Almost 60 years ago, Charles Tiebout put forth a theory of political economy that individuals select where live by the mix of services provided and costs associated with them. People may move, vote with their feet, when their requirements are no longer met. Through the 20th century, “regular” folk often included in that mix good local schools, libraries and houses of worship, nearby transportation (either roadways or public), and ready access to groceries, drugstores, hardware stores and clothing stores. Jobs were sought, houses purchased and families raised based on these choices, the localities that provided the governmental services and the costs to attain the whole package.
As our wireless connectivity has increased, many of these interpersonal and neighborhood connections have loosened considerably. Telecommuting makes employment possible across time zones and offices are in guest rooms. Children are as likely to go to magnet schools, charter schools, private schools or be home-schooled as they are to attend the school around the corner. And for many, the UPS or FedEx driver is the regular face of the clothing/hardware/sundries purveyor. Even the general practitioner has been supplanted by the clinic-in-the-drugstore or urgent care center. There are gains in breadth of choice, competitive pricing and the flexibility to shop on our own schedules wearing (or not) whatever we may please. These conveniences and changes come at another price, a widening disconnect from our neighbors, neighborhood and the larger physical community in which we live.
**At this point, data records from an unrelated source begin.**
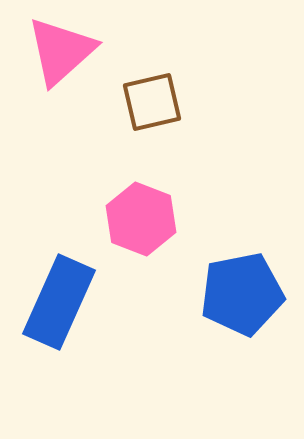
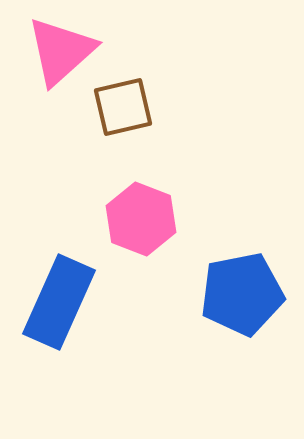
brown square: moved 29 px left, 5 px down
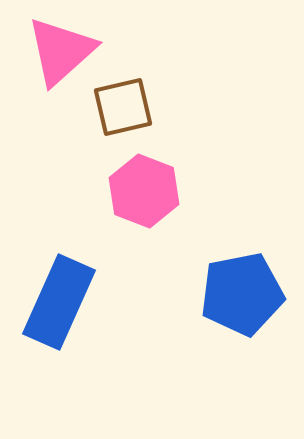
pink hexagon: moved 3 px right, 28 px up
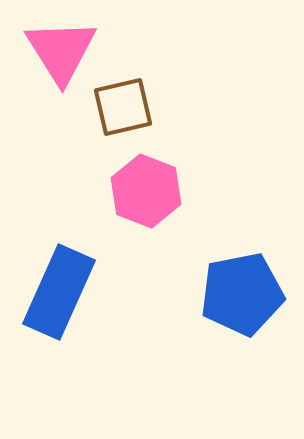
pink triangle: rotated 20 degrees counterclockwise
pink hexagon: moved 2 px right
blue rectangle: moved 10 px up
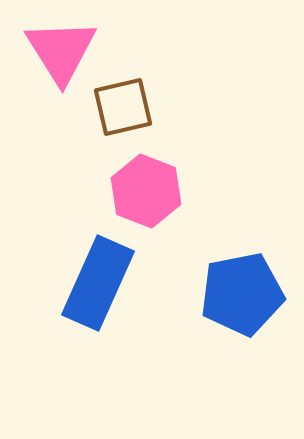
blue rectangle: moved 39 px right, 9 px up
Person to person interaction can be messy but it does keep us human.
And then there is the library. The modern public library is now a mash-up of our new technological life and the classic community center. Think about it for a minute, where else in the community can you regularly find people of every age and (dis)ability. There are voracious readers, pre-readers and those aspiring to read with literacy training in the library. Those without home computers checking email, purchasing health insurance or looking for jobs. During school hours there are storytimes for pre-schoolers and discussion groups. From opening to close people search newspapers, thumb through books and ask librarians some of the craziest things. After school there are students looking for a quiet and safe place to do homework or meet with a tutor. Newcomers to the area or to the US seek out connections in their new home and touch base with the home they left. And there is basic civics- tax forms, voter registration information and materials on government services – all in one place.
As a home to everyone, the library is far from a panacea. The doors are open to all causing librarians to serve as peacekeepers or social workers at times. Libraries may serve as a daytime refuge for those who live in shelters or an escape from an abusive family member. It may be the primary social contact for someone living alone. Changing times and changing needs require a balancing act between unfettered access and patron safety.
At its best the modern library reaches far beyond its doors or mobile vans. It has an identifiable presence with online information channels as diverse as the people who walk through the brick and mortar doors of the traditional building. Occasional system crashes are a reminder of how dependent we have become on the 24-hour “virtual” library for audio and e-books, catalog searches, transactions and online databases. They are great additions to the many library services but can’t replace the assistance of a trained librarian and the experience of wandering through the stacks.
Now let’s go back for a minute to the idea of people choosing the mix of goods and services that define community. Over the last few years Little Free Libraries have been popping up in front yards or in neighborhood common spaces. Expressing the personality and at times the skills of the founder, each is a “take a book, leave a book” means of connecting one neighbor to another. As simple as a box or elaborate as an architectural mini-gem, each invites connection and elicits smiles from passersby. We may be spending more time attached to a device than connecting to our neighbors but every visit to the library, or exchange at a Little Free Library, reconnects us with our neighbors. Tiny Free Libraries are only one way new expressions of community are popping up in our neighborhoods. Watch for more in this space in the months to come.